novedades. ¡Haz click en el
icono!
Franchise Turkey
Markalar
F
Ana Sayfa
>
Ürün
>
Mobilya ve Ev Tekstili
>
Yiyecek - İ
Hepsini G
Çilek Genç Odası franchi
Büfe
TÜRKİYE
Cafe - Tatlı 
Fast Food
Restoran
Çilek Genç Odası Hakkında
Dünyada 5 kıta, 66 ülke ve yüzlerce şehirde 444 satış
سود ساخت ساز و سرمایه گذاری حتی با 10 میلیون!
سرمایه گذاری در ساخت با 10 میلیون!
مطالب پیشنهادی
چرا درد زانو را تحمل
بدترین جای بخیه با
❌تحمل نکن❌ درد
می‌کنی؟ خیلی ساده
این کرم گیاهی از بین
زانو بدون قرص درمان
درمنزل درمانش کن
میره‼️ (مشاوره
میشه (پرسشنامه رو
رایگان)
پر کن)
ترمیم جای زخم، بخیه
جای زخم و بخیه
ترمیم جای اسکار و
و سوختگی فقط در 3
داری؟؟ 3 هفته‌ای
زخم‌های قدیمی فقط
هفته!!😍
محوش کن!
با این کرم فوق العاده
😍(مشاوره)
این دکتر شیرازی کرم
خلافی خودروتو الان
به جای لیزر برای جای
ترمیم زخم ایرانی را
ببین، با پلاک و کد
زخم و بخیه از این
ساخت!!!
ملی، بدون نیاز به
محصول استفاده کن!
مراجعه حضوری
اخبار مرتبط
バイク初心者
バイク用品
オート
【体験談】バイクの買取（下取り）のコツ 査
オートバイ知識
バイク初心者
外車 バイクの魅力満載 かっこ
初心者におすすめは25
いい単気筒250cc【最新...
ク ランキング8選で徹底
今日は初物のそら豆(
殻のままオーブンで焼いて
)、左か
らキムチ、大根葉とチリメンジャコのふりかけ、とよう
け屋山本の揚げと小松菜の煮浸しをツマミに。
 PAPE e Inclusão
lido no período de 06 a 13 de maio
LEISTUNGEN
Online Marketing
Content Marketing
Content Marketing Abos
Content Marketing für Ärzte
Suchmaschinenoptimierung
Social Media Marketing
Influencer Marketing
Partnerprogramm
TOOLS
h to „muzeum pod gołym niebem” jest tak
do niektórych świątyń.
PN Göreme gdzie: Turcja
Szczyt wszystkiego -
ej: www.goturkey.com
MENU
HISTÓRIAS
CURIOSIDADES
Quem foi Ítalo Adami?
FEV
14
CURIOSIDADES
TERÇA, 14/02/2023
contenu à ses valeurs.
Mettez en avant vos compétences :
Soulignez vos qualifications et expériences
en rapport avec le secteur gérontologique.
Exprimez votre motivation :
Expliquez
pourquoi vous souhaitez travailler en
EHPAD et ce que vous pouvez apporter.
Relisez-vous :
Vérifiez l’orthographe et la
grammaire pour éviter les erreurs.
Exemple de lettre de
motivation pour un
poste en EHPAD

→ TASK STATEMENT
Word for word, restate the lines of the data above that fall between the line holding "lido no período de 06 a 13 de maio" and the line holding "Soulignez vos qualifications et expériences", inclusive, and no other lines.

→ WRITTEN REPLY
lido no período de 06 a 13 de maio
LEISTUNGEN
Online Marketing
Content Marketing
Content Marketing Abos
Content Marketing für Ärzte
Suchmaschinenoptimierung
Social Media Marketing
Influencer Marketing
Partnerprogramm
TOOLS
h to „muzeum pod gołym niebem” jest tak
do niektórych świątyń.
PN Göreme gdzie: Turcja
Szczyt wszystkiego -
ej: www.goturkey.com
MENU
HISTÓRIAS
CURIOSIDADES
Quem foi Ítalo Adami?
FEV
14
CURIOSIDADES
TERÇA, 14/02/2023
contenu à ses valeurs.
Mettez en avant vos compétences :
Soulignez vos qualifications et expériences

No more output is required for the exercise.